This phenomenon is attributed mainly to the skin effect, where the electromagnetic induction intensity in the metal melt decreases with increasing depth into the sample. Compared with that occurring at low frequency, at high frequency, the (i) electromagnetic-field penetration of a given melt will be lower (see Eq. (4)) and (ii) heating is more concentrated and the heating time is shorter. Therefore, the Fe–C alloy contacting the liquid steel channel melted before the center of the blocking layer. The last referential node located 5 mm away from the inner wall of the channel melted when the frequency increased to a certain value (which satisfies the requirement of the steel-teeming time of the 110 t ladle). This value corresponds to the optimal frequency for steel teeming of the 110 t ladle of a steel mill.

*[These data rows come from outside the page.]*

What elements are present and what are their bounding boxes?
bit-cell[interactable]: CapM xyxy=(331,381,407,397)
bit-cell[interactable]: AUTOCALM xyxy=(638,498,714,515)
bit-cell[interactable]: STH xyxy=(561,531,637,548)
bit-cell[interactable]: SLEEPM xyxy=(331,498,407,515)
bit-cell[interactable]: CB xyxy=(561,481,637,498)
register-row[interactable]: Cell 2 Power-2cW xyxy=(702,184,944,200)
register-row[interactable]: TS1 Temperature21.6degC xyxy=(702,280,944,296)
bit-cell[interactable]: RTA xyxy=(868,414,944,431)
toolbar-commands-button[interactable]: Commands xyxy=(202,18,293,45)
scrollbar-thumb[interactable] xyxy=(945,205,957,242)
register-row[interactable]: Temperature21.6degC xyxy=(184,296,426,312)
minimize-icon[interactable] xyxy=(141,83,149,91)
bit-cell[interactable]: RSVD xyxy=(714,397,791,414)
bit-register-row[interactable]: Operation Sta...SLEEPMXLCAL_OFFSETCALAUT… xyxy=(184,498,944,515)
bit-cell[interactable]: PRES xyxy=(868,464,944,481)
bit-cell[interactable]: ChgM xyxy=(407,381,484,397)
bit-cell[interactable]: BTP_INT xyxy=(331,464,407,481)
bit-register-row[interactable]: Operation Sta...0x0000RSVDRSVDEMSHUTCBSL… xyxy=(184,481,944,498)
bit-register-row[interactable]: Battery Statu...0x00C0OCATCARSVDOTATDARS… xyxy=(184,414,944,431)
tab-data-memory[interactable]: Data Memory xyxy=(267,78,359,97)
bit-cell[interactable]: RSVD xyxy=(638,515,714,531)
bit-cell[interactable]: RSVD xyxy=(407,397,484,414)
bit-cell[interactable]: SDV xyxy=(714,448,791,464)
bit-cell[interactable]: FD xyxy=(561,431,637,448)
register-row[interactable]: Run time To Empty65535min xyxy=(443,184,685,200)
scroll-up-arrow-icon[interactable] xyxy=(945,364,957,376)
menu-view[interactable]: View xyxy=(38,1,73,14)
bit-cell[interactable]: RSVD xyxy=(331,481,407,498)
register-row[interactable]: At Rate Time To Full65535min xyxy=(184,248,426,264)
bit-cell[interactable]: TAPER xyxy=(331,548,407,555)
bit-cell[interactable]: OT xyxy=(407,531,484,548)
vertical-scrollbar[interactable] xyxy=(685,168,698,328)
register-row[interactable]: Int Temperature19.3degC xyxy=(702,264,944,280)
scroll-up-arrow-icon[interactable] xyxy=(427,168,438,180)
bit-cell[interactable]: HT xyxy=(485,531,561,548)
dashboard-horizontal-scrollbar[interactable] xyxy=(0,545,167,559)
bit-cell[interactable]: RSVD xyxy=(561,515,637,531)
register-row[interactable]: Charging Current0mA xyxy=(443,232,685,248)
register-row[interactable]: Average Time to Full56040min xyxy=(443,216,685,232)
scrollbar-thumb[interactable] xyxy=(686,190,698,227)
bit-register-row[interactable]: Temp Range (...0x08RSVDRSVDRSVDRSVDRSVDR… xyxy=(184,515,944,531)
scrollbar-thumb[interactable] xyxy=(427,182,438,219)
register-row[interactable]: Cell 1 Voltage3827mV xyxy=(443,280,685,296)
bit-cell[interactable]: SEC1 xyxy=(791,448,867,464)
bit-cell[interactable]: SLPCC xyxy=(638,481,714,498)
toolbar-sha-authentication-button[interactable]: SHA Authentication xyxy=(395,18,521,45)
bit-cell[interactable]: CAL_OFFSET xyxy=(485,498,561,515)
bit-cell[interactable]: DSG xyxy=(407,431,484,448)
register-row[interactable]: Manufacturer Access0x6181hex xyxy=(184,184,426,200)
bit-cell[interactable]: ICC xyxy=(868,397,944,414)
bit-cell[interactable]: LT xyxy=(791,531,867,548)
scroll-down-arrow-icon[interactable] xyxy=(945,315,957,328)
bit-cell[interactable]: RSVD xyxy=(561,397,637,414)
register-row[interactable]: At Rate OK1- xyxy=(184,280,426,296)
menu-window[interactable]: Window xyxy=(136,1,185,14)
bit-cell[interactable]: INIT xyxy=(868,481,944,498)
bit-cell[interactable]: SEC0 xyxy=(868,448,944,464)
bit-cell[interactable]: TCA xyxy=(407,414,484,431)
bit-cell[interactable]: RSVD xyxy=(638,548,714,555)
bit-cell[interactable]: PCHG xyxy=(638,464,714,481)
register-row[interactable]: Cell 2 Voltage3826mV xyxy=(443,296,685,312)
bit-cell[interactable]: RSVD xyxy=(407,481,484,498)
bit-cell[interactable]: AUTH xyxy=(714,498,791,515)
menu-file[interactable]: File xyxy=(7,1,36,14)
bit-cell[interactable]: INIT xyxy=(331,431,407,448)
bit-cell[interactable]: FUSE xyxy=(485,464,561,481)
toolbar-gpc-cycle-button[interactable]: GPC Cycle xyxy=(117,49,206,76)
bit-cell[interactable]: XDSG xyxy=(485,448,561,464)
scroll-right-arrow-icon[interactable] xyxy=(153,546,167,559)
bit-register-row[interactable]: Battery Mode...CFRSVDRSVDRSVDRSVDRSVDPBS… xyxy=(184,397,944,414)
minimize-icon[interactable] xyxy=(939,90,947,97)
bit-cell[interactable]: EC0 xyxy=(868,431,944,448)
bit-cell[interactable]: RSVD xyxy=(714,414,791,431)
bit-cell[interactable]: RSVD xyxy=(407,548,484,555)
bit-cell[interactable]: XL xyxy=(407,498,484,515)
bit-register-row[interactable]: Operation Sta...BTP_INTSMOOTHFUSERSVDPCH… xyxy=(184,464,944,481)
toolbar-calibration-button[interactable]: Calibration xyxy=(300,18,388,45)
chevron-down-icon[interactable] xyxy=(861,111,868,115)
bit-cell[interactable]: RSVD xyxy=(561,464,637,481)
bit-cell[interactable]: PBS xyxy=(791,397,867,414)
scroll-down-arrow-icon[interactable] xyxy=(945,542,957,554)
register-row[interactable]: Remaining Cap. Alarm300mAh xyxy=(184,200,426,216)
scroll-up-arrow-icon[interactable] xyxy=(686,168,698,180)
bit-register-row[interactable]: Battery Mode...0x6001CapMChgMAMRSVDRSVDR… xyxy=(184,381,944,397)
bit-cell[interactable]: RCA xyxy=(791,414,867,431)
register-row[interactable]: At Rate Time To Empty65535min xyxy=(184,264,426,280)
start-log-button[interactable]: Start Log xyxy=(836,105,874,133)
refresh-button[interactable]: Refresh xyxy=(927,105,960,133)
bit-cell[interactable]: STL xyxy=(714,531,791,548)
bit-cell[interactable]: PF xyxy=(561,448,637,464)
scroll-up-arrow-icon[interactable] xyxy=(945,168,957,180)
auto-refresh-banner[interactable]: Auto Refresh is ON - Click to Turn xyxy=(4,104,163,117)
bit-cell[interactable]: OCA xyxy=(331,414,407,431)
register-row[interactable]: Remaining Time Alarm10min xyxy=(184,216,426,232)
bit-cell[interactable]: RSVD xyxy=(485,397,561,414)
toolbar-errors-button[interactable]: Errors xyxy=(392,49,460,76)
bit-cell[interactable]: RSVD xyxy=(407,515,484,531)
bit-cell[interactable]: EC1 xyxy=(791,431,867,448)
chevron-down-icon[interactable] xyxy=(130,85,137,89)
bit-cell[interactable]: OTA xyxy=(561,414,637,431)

A frequency of 35.7 kHz was selected for the study aimed at determining the influence of the output current I and output power P of the induction heating power supply on the heating time. The values of I and P were varied during the study. When P was (i) 31.3 kW and 34.1 kW and (ii) 40.2 kW, the Fe–C alloy in the nozzle brick (i) resisted melting in the aforementioned schedule time and (ii) melted to the set node within 120 s, respectively. The time for melting of the blocking layer edge and, hence, the time required for fall off of the blocking layer decreased with increasing heating power. Consider the match of induction workpieces. (owing to the skin effect, the effective sectional area for the current in the conductor decreased and, hence, the resistance and power loss increased. In addition, the strength of the eddy, and eddy-current loss increased with increasing frequency, whereas the life of the coil decreased). When the power increased to 40.2 kW, the corresponding heating time corresponded to the theoretical optimal value. The frequency, output current, and steel-teeming time corresponding to this value were 35.7 kHz, 152.9 A, and 117.6 s, respectively. The variation in the calculated (via numerical simulation) value with heating frequency is shown in Table 2 (the calculation of other schemes is similar to that of this scheme and, hence, a detailed explanation of this calculation was deemed unnecessary).

Table 2. The result of the numerical simulation.

I/A	139.6	146.9	152.9	161.2	171.6	179.3	183.3	192.5
f/kHz	35.7	35.7	35.7	35.7	35.7	35.7	35.7	35.7
P/kW	31.3	34.1	40.2	42.7	48.4	50.6	52.5	57.9
t/s	unmelted	unmelted	117.6	113.4	108.6	106.7	101.8	97.8

This results mainly from the fact that when the blocking layer edge has melted to the set node, a certain temperature field distribution occurs (see Fig. 3). Therefore, the blocking layer forms at temperatures below the solidus and liquidus temperatures. During the heating process, the temperature of the pointed node increases gradually. The blocking layer edge then melts to the pointed node, and begins to fall off due to the static pressure of the liquid steel and the effect of gravity. The electromagnetic steel-teeming process is completed with this fall off.

Fig. 3.

The temperature nephogram of the blocking layer at the time of falling off (f=35.7 kHz, I=192.5 A, P=40.2 kW).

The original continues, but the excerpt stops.